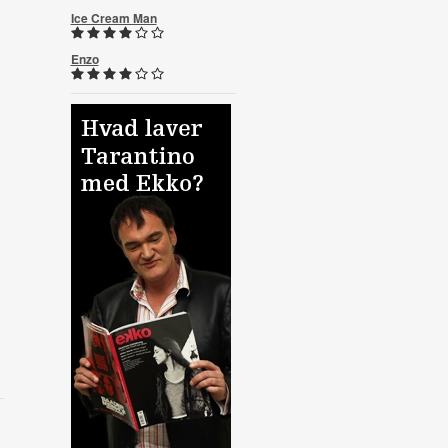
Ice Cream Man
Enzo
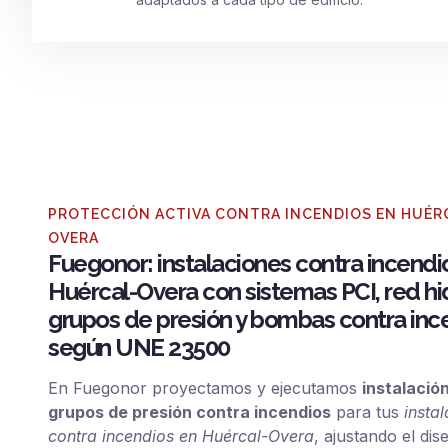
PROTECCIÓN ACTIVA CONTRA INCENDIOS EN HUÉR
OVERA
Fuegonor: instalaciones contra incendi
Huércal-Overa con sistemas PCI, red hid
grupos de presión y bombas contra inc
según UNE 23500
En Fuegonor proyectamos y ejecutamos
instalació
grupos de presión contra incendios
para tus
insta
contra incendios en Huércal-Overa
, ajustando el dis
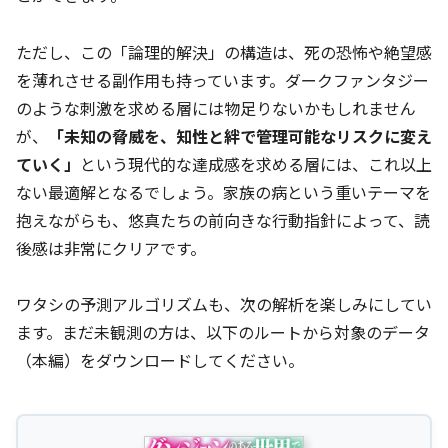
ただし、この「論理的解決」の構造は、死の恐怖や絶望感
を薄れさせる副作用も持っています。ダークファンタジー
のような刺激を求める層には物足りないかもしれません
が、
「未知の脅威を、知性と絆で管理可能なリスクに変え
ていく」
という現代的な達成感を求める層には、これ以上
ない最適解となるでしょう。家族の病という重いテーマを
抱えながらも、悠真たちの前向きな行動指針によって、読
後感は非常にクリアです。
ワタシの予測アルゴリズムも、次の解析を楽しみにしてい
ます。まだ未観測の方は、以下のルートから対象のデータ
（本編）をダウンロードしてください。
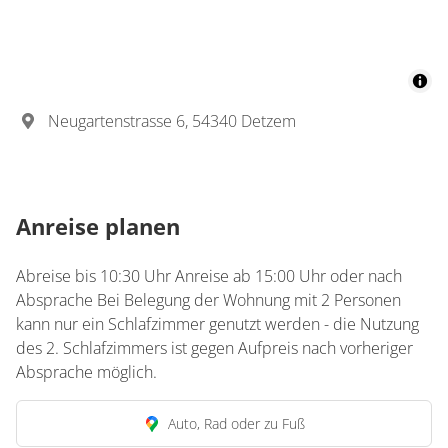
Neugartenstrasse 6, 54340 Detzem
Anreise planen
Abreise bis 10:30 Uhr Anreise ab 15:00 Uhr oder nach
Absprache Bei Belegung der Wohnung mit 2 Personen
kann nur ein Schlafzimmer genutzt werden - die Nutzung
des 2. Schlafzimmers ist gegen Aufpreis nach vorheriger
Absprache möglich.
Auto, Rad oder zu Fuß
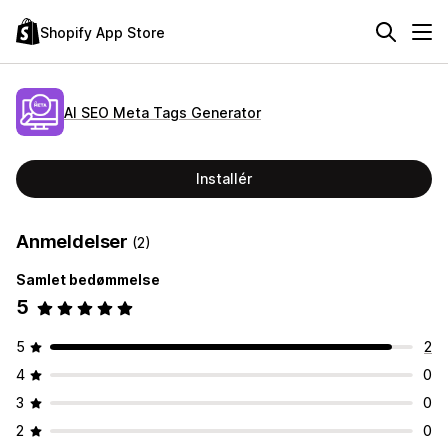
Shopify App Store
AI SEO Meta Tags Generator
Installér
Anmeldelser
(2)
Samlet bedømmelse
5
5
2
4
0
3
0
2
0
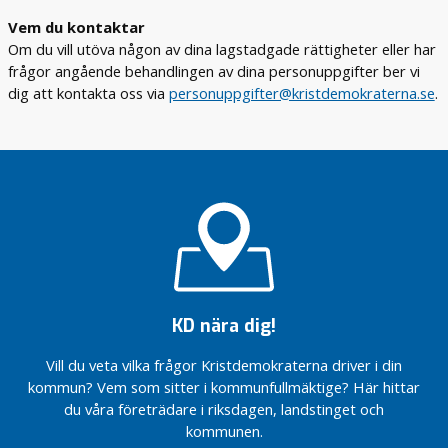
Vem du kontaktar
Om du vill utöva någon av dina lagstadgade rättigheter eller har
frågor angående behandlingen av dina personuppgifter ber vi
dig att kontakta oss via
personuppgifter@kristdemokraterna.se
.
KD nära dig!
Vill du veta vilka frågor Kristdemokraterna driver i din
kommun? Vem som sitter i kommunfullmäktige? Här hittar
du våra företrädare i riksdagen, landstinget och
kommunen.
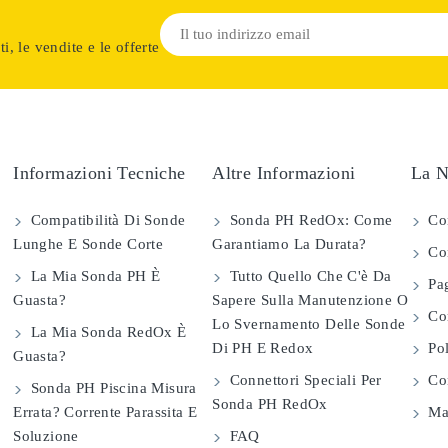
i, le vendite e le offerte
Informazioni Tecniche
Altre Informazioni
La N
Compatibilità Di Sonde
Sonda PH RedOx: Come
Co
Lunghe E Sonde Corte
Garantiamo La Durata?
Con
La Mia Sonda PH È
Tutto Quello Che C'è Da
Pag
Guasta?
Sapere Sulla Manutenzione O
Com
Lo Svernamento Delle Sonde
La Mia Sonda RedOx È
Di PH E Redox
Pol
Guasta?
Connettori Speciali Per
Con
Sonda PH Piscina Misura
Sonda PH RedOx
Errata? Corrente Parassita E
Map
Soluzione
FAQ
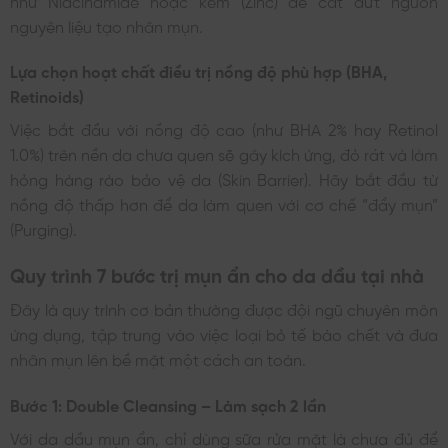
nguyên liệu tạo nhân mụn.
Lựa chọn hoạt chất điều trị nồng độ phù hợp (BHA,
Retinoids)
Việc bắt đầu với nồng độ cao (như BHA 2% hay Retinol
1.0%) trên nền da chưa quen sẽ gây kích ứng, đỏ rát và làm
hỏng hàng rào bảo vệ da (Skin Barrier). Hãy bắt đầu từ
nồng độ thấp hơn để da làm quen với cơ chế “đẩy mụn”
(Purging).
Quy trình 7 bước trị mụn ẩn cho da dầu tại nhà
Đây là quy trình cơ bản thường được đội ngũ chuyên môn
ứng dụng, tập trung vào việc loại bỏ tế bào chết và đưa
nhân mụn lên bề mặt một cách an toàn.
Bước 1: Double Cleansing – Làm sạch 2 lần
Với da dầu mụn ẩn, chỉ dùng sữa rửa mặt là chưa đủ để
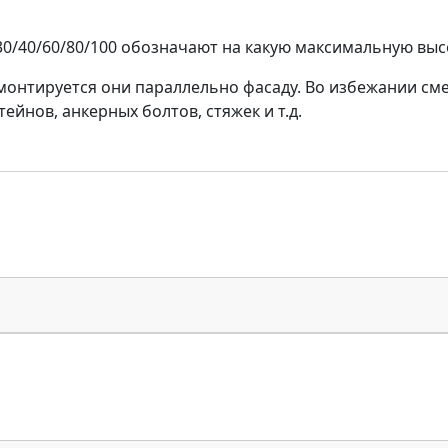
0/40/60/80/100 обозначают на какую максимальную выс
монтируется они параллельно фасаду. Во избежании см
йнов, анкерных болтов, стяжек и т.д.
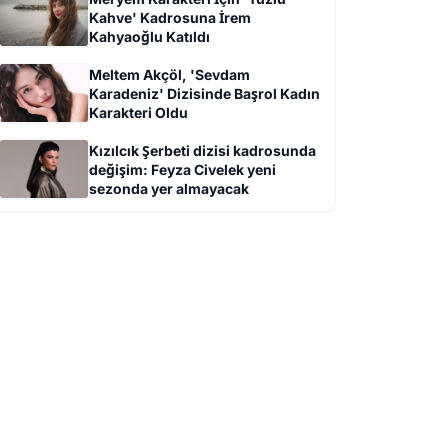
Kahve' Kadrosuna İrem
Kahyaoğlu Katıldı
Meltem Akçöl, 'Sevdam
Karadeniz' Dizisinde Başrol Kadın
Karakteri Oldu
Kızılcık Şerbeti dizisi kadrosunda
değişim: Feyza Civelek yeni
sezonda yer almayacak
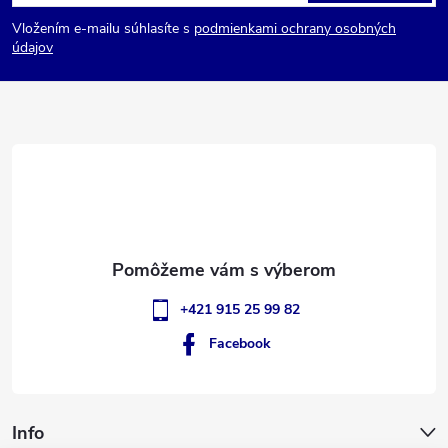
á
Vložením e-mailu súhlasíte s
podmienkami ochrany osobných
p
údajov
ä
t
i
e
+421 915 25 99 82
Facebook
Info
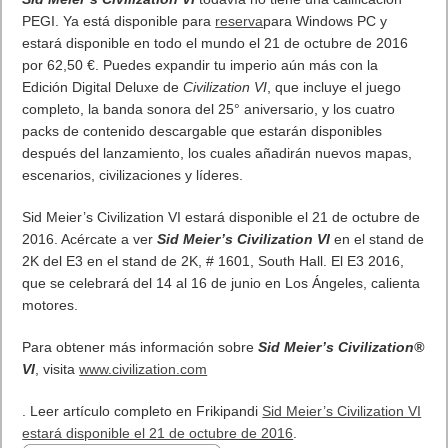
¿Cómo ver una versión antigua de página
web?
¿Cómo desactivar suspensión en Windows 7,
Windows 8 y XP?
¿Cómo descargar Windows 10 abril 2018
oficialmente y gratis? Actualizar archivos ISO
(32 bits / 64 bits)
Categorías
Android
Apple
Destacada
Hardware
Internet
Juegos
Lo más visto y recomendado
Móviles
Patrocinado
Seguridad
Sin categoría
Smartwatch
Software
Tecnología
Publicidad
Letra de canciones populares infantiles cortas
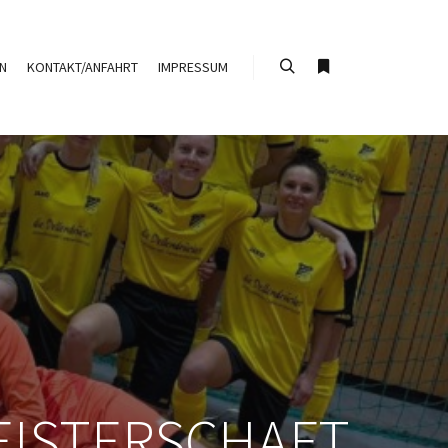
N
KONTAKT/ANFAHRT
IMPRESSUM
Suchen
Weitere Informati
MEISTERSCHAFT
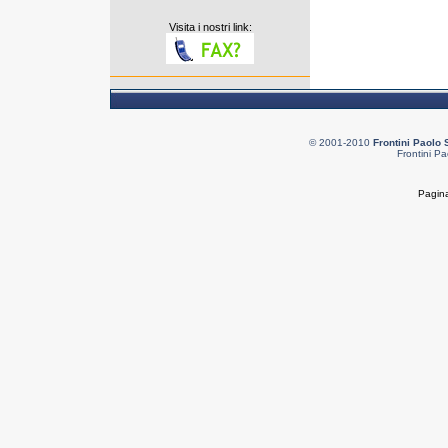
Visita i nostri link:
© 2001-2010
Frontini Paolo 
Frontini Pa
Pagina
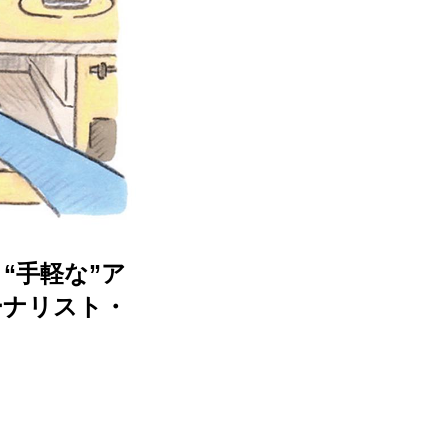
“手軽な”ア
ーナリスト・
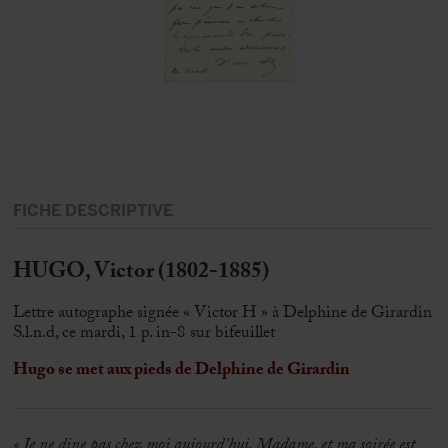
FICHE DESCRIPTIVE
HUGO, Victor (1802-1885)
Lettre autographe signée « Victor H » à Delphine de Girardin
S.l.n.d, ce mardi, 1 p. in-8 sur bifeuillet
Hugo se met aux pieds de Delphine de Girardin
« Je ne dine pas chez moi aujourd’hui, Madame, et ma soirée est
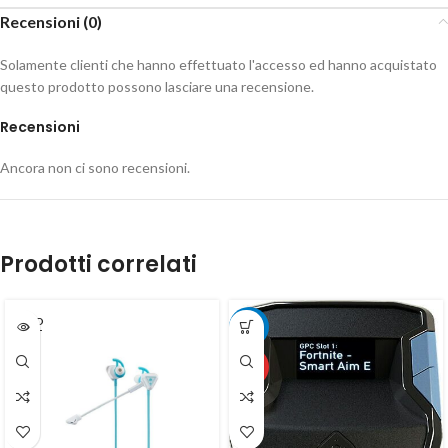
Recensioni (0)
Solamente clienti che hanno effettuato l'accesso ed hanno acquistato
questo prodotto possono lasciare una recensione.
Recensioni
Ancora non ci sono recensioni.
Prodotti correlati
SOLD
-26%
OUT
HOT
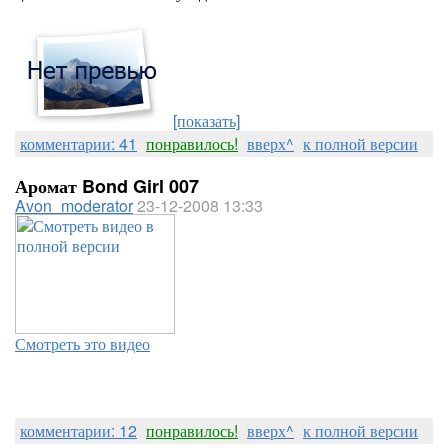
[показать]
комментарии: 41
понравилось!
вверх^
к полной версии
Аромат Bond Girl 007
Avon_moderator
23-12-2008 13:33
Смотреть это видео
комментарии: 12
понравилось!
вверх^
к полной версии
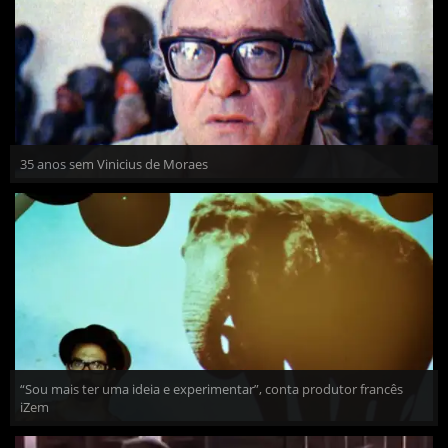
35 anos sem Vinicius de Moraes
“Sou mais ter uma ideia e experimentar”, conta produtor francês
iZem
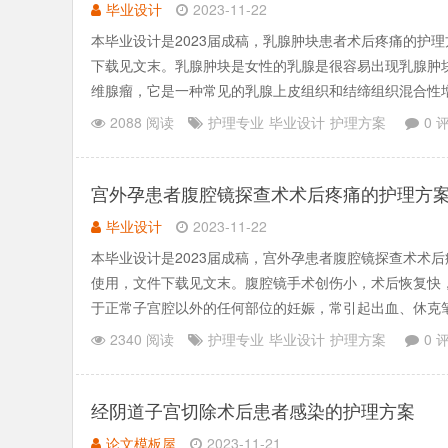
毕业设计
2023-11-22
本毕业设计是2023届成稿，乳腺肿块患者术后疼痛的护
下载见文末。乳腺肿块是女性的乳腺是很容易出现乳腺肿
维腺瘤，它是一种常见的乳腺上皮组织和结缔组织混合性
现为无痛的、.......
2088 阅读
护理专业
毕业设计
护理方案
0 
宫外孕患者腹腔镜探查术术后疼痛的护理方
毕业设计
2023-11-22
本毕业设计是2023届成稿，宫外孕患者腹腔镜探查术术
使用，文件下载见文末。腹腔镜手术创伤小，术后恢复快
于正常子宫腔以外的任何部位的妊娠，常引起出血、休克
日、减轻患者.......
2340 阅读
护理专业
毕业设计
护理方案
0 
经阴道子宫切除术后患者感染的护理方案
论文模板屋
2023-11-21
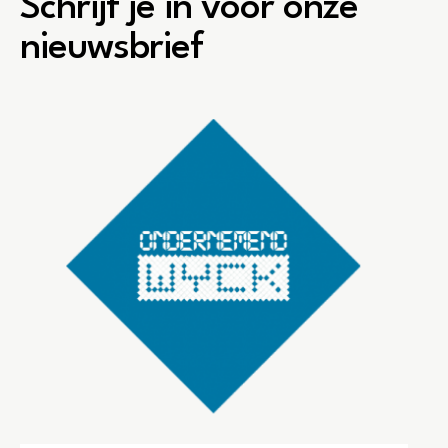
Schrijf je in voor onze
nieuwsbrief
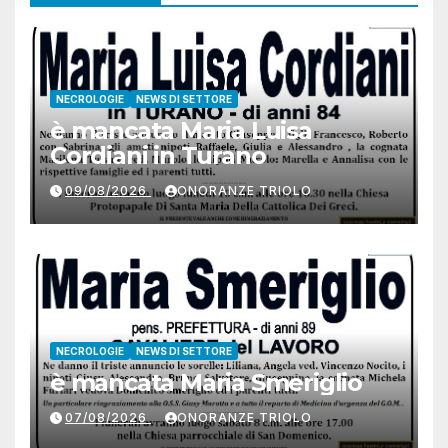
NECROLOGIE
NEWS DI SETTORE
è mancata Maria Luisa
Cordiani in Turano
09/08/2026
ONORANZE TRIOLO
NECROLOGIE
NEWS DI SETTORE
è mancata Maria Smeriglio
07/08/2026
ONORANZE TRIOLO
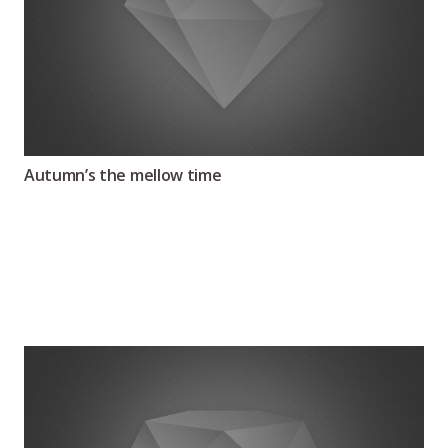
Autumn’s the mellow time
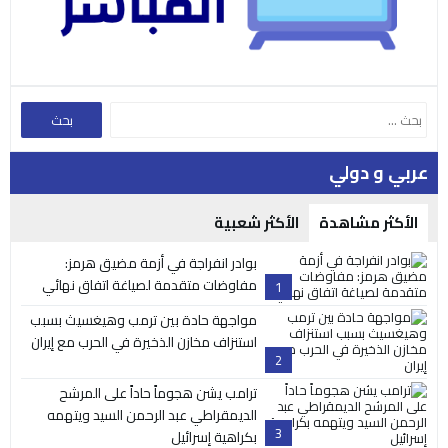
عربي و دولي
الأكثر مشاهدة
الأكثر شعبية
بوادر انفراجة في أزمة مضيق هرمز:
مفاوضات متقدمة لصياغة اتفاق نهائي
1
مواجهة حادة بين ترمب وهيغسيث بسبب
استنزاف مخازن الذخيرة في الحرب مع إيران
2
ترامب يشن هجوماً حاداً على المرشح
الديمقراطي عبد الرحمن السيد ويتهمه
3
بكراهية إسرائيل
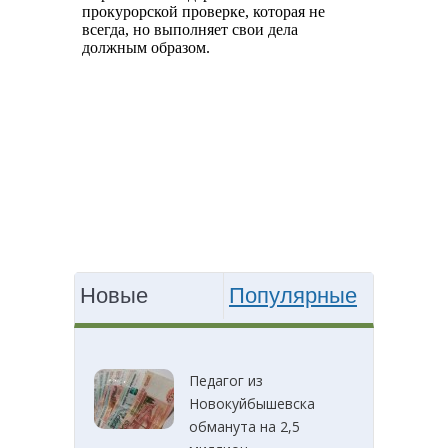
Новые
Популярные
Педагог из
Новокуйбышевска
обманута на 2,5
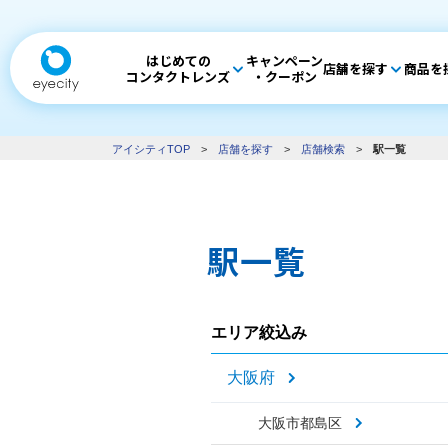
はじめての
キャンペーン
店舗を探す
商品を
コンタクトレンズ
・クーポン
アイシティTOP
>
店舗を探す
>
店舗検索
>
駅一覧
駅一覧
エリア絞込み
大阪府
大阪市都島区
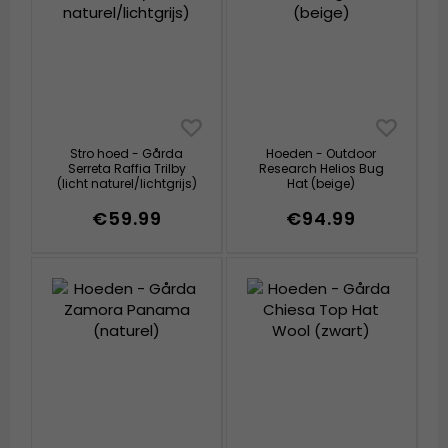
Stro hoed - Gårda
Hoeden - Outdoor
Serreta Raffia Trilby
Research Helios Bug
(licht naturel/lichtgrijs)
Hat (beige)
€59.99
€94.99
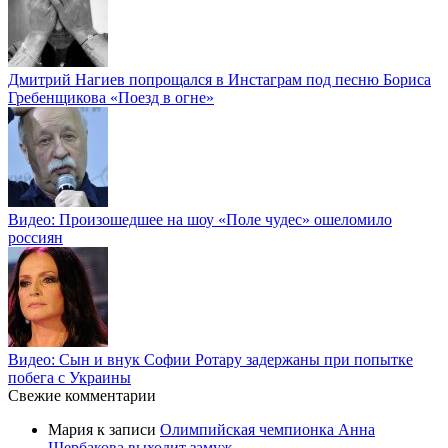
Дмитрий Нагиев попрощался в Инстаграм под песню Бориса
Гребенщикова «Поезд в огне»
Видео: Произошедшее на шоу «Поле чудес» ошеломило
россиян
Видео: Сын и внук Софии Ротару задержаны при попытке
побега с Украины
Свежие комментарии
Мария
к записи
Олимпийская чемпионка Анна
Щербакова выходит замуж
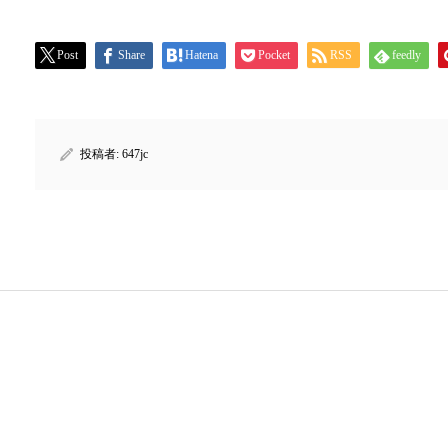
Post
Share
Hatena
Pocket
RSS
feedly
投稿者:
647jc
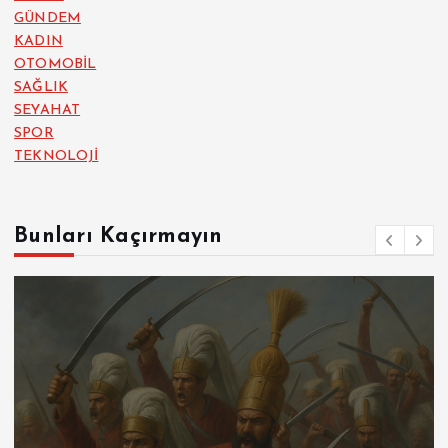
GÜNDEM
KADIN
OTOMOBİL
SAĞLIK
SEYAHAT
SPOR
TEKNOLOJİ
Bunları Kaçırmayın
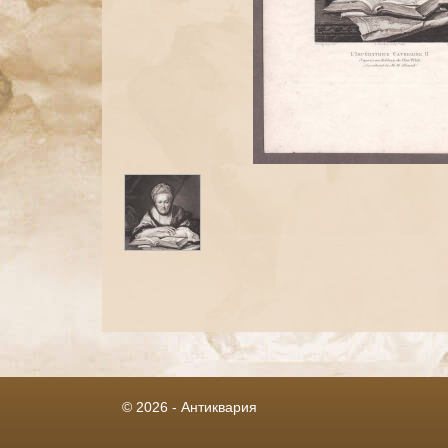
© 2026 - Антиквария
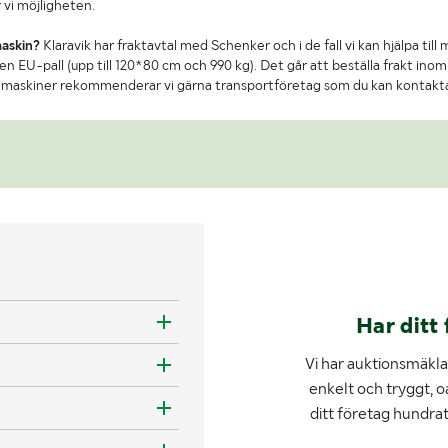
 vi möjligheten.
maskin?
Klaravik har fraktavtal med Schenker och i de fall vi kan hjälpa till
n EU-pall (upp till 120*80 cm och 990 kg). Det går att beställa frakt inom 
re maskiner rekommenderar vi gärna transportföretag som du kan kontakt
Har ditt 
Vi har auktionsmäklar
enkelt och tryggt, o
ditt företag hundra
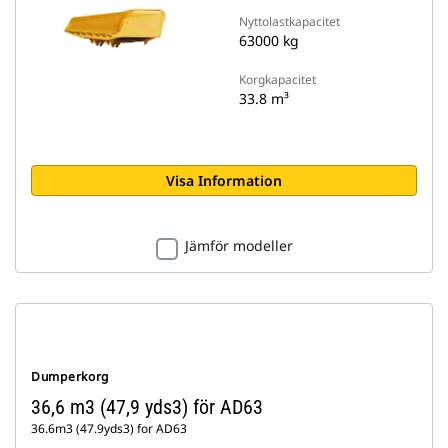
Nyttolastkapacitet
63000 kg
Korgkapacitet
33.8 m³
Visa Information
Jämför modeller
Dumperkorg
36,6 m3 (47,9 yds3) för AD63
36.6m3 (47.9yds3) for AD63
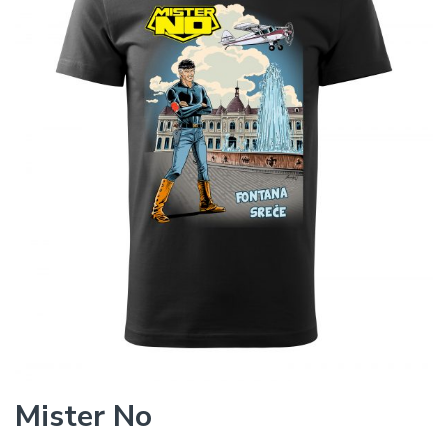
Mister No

▶ What is needed
Exactly as written, repeat the lines from the beginning of the entries up to and including the line with "nguyên liệu tạo nhân mụn.", but not the pictures.

▶ Result
Ice Cream Man
Enzo
PROTECCIÓN ACTIVA CONTRA INCENDIOS EN HUÉR
OVERA
Fuegonor: instalaciones contra incendi
Huércal-Overa con sistemas PCI, red hid
grupos de presión y bombas contra inc
según UNE 23500
En Fuegonor proyectamos y ejecutamos
instalació
grupos de presión contra incendios
para tus
insta
contra incendios en Huércal-Overa
, ajustando el dis
ただし、この「論理的解決」の構造は、死の恐怖や絶望感
を薄れさせる副作用も持っています。ダークファンタジー
のような刺激を求める層には物足りないかもしれません
が、
「未知の脅威を、知性と絆で管理可能なリスクに変え
ていく」
という現代的な達成感を求める層には、これ以上
ない最適解となるでしょう。家族の病という重いテーマを
抱えながらも、悠真たちの前向きな行動指針によって、読
後感は非常にクリアです。
ワタシの予測アルゴリズムも、次の解析を楽しみにしてい
ます。まだ未観測の方は、以下のルートから対象のデータ
（本編）をダウンロードしてください。
Neugartenstrasse 6, 54340 Detzem
Anreise planen
Abreise bis 10:30 Uhr Anreise ab 15:00 Uhr oder nach
Absprache Bei Belegung der Wohnung mit 2 Personen
kann nur ein Schlafzimmer genutzt werden - die Nutzung
des 2. Schlafzimmers ist gegen Aufpreis nach vorheriger
Absprache möglich.
Auto, Rad oder zu Fuß
Shopify App Store
AI SEO Meta Tags Generator
Installér
Anmeldelser
(2)
Samlet bedømmelse
5
5
2
4
0
3
0
2
0
Vem du kontaktar
Om du vill utöva någon av dina lagstadgade rättigheter eller har
frågor angående behandlingen av dina personuppgifter ber vi
dig att kontakta oss via
personuppgifter@kristdemokraterna.se
.
KD nära dig!
Vill du veta vilka frågor Kristdemokraterna driver i din
kommun? Vem som sitter i kommunfullmäktige? Här hittar
du våra företrädare i riksdagen, landstinget och
kommunen.
i, le vendite e le offerte
Informazioni Tecniche
Altre Informazioni
La N
Compatibilità Di Sonde
Sonda PH RedOx: Come
Co
Lunghe E Sonde Corte
Garantiamo La Durata?
Con
La Mia Sonda PH È
Tutto Quello Che C'è Da
Pag
Guasta?
Sapere Sulla Manutenzione O
Com
Lo Svernamento Delle Sonde
La Mia Sonda RedOx È
Di PH E Redox
Pol
Guasta?
Connettori Speciali Per
Con
Sonda PH Piscina Misura
Sonda PH RedOx
Errata? Corrente Parassita E
Map
Soluzione
FAQ
nguyên liệu tạo nhân mụn.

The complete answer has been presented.